In 2019, under dry conditions, the durum crop showed noticeable yield increases within the SDI crop compared to a non-SDI control crop, she says, but in 2020, with more precipitation falling, the pinto bean crop grown with SDI showed no noticeable differences in yield compared to a non-SDI control field.
Dehkordi speculates the excess precipitation, combined with the SDI application, led to greater foliage growth — but no increase in the amount or quality of the pinto beans. She also noted more mold grew on the SDI crop as well, because of the excess moisture.

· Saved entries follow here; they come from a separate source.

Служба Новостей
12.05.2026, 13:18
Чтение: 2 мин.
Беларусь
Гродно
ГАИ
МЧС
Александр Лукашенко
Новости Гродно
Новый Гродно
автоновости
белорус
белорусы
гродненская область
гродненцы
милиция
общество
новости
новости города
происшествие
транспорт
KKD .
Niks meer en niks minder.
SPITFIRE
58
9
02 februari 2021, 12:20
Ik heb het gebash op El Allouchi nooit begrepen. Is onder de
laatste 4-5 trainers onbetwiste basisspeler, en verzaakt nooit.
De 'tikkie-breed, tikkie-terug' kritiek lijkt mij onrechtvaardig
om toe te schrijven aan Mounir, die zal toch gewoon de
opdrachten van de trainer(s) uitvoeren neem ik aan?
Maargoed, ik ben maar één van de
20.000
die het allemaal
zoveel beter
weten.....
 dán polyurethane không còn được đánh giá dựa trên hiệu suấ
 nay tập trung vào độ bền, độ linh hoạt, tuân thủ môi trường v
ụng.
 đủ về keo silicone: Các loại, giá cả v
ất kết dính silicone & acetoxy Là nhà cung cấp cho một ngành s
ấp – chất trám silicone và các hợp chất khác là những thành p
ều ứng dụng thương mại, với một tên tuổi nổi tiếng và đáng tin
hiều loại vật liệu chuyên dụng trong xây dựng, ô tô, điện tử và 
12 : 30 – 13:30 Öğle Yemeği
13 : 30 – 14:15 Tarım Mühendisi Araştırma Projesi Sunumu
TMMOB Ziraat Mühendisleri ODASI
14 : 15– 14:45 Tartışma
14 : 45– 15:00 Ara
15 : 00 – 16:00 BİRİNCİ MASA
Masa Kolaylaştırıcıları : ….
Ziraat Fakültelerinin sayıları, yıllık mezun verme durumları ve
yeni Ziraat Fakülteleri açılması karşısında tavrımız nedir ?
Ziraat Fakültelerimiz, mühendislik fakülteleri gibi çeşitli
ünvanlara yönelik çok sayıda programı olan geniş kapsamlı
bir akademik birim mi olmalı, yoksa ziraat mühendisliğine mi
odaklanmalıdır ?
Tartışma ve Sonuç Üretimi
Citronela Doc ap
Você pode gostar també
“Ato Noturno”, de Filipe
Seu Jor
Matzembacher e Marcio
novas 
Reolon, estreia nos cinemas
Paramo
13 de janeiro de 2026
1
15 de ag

This highlights the importance of good irrigation management when using this technology, she says.
Despite the disappointing 2020 results, Dehkordi says the potential of the technology cannot be understated, and she will be conducting new trials in the coming year in a controlled greenhouse environment to really nail down the numbers.
SDI may be particularly important for the future of agriculture in southern Alberta with the limited water resources and short growing season we have in the region, she says.
In other words, a farmer maybe can’t get more water out (of) the overall irrigation system, but he or she can improve the efficiency of how they use the water resources they have. SDI is one way to potentially do that.
“With climate change and global warming, all over the world farmers, government and (agricultural) stakeholders are looking for good methods to store and increase their water-use efficiency and the efficiency with how they use nutrients,” Dehkordi says.